Проигнорировав поздравление, Сохраб глянул на отца.
– Ты уже на весь мир об этом раструбил?
– Веди себя прилично, – шепотом сказал Густад, стоя лицом к буфету и открывая новую бутылку пива. Голос его, конечно, был отчетливо слышен, но, отвернувшись, можно было сделать вид, что это не так.
Сохраб не сдавался.
– Ты хвастаешь перед всеми этим ИТИ так, будто сам собираешься там учиться. А меня это не интересует, я тебе уже сказал.
– Кончай эти идиотские разговоры. Бог знает, что с тобой случилось в последние дни.
Диншавджи, почувствовав, что надо сменить тему, попытался это сделать.
– Густад, по-моему, твой Дариуш меня дурачит – говорит, что может сделать пятьдесят отжиманий и пятьдесят приседаний.
Рошан тоже внесла свою лепту:
– Папа, спой песенку про девочку-ослика! В честь моего дня рождения, пожалуйста, пожалуйста, пожалуйста!
Сохраб перебил ее:
– Если никто не претендует, я выпью рома.

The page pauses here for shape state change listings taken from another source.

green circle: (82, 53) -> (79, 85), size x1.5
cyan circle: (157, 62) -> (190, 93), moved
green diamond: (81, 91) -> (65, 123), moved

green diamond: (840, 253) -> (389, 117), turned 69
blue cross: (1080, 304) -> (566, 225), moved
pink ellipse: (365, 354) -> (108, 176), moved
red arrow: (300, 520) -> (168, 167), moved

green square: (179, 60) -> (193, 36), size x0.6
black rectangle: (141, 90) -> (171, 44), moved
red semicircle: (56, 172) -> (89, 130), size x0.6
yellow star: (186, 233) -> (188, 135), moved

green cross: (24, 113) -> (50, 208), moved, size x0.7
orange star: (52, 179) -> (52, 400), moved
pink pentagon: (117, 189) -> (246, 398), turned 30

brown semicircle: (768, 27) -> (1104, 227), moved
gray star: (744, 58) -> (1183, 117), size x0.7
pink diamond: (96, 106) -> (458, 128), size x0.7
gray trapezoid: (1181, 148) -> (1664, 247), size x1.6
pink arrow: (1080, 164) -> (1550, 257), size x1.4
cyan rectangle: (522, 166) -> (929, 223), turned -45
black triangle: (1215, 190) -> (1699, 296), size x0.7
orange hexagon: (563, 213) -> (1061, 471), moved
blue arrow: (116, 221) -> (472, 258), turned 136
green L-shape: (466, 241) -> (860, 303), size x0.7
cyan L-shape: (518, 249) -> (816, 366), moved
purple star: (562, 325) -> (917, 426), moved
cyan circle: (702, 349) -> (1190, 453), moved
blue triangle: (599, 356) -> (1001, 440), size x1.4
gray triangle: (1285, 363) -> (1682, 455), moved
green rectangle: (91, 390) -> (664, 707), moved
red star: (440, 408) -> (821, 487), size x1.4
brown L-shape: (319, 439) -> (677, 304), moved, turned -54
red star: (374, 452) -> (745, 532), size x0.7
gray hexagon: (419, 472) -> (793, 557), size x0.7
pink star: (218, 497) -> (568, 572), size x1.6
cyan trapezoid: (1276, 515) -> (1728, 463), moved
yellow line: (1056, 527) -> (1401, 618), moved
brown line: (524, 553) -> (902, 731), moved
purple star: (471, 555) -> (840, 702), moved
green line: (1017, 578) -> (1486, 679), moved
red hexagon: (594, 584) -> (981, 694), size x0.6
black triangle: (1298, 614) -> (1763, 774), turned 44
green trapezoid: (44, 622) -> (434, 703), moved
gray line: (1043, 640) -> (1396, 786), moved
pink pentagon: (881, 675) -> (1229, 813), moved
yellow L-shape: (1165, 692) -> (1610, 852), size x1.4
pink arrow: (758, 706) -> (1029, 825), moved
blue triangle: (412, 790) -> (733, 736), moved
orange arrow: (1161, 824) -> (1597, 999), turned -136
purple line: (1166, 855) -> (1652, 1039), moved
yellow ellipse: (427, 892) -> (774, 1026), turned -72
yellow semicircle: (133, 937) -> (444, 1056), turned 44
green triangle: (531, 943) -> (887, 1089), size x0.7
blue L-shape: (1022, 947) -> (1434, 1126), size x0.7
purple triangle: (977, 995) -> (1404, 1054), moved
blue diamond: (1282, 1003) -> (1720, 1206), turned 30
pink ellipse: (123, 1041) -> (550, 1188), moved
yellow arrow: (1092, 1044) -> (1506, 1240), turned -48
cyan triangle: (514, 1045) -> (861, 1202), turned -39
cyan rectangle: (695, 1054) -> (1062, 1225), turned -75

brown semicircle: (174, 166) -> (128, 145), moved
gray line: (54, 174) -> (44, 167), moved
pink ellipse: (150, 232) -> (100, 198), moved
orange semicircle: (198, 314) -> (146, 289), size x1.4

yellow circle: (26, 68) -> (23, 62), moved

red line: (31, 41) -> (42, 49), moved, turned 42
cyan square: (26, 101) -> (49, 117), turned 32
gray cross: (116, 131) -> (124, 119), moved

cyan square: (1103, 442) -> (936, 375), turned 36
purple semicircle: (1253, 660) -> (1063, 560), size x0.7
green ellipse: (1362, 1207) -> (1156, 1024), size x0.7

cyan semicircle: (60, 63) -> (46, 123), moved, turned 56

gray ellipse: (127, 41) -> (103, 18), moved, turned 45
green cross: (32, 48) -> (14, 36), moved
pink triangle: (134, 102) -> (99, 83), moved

Густад после неловкой паузы ответил:
– Ты уверен? Раньше тебе ром никогда не нравился.
– Ну и что?
Густад тяжело вздохнул, сокрушенно развел руками и обернулся к Диншавджи и Дариушу.
– Это правда, пятьдесят отжиманий и пятьдесят приседаний каждое утро. И он наращивает нагрузку, пока не дойдет до сотни – как я.
– Сотни?! – Диншавджи театрально откинулся на спинку стула.
– Папа, песенку про девочку-ослика, – напомнила Рошан.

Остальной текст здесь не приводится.